Japanese Utility Model Publication No. 5-78190

  The embodiment of the present invention provides an illumination system that can suppress the turn-off of all the illumination devices at the time of failure and suppress the variation in the brightness of each illumination device even when a plurality of illumination devices are connected to the control device. provide.

  According to the embodiment of the present invention, an illumination system including a control device and a plurality of illumination devices is provided. The control device converts AC power into DC power and outputs the DC power. The plurality of lighting devices are connected in series to the control device. Each of the plurality of lighting devices includes a light emitting element and a resistance element connected in parallel to the light emitting element.

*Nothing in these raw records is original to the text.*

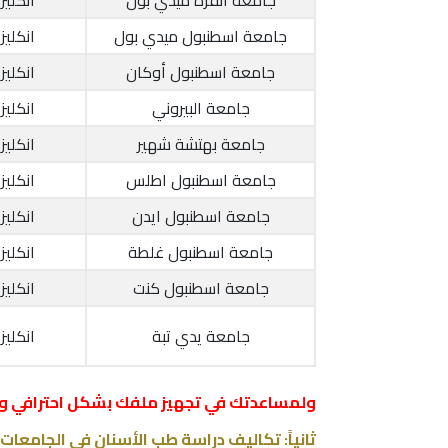
جامعة انقرة ميدي بول
انكليز
جامعة اسطنبول ميدي بول
انكليز
جامعة اسطنبول أوكان
انكليز
جامعة البيروني
انكليز
جامعة بهتشة شهير
انكليز
جامعة اسطنبول اطلس
انكليز
جامعة اسطنبول ايدن
انكليز
جامعة اسطنبول غلطة
انكليز
جامعة اسطنبول كنت
انكليز
جامعة يدي تبة
انكليز
ولمساعدتك في تجهيز ملفك بشكل احترافي و
ثانياً: تكاليف دراسة طب الأسنان في الجامعات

  Even when a plurality of lighting devices are connected to the control device, it is possible to provide a lighting system that can suppress the turn-off of all the lighting devices at the time of failure and can suppress variations in brightness of each lighting device.

1 is a block diagram schematically illustrating an illumination system according to a first embodiment. It is a block diagram showing typically the lighting installation concerning a 1st embodiment. Fig.3 (a)-FIG.3 (c) are the schematic diagrams showing the illuminating device which concerns on 1st Embodiment. It is a block diagram showing typically an example of a control device concerning a 1st embodiment. FIG. 5A and FIG. 5B are schematic views showing a part of another illumination device according to the first embodiment. It is a block diagram showing typically another illuminating device concerning a 1st embodiment. It is a block diagram which represents typically the illumination system which concerns on 2nd Embodiment. It is a block diagram which represents typically the illuminating device which concerns on 2nd Embodiment. It is a block diagram showing typically an example of a control device concerning a 2nd embodiment.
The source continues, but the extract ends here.